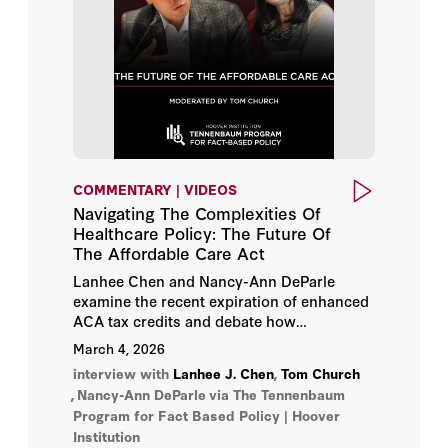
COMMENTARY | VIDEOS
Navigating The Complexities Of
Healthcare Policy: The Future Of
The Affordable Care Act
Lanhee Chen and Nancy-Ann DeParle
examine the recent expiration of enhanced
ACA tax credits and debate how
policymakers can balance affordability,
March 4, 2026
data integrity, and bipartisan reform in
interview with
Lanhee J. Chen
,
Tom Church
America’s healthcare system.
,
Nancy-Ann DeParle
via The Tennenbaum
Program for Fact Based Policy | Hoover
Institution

* * *

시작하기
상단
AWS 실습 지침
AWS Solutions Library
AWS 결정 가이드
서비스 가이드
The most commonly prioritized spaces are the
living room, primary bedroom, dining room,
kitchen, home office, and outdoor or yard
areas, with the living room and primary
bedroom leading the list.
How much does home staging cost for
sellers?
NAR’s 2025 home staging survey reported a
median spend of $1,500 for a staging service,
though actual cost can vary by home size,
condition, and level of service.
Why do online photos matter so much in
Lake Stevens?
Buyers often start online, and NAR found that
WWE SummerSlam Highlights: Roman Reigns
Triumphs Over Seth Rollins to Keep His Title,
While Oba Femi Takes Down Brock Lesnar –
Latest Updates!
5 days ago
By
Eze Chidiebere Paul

...

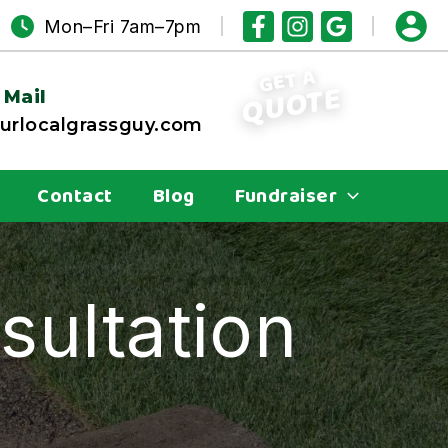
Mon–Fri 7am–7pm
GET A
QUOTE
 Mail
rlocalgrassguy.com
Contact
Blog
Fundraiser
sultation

▸ **ASSIGNED TASK**
Copy the lines above exactly, beginning at the line that has "America’s healthcare system." and stopping after the line that has "Institution", and omit the rest.

▸ **WRITTEN SOLUTION**
America’s healthcare system.
,
Nancy-Ann DeParle
via The Tennenbaum
Program for Fact Based Policy | Hoover
Institution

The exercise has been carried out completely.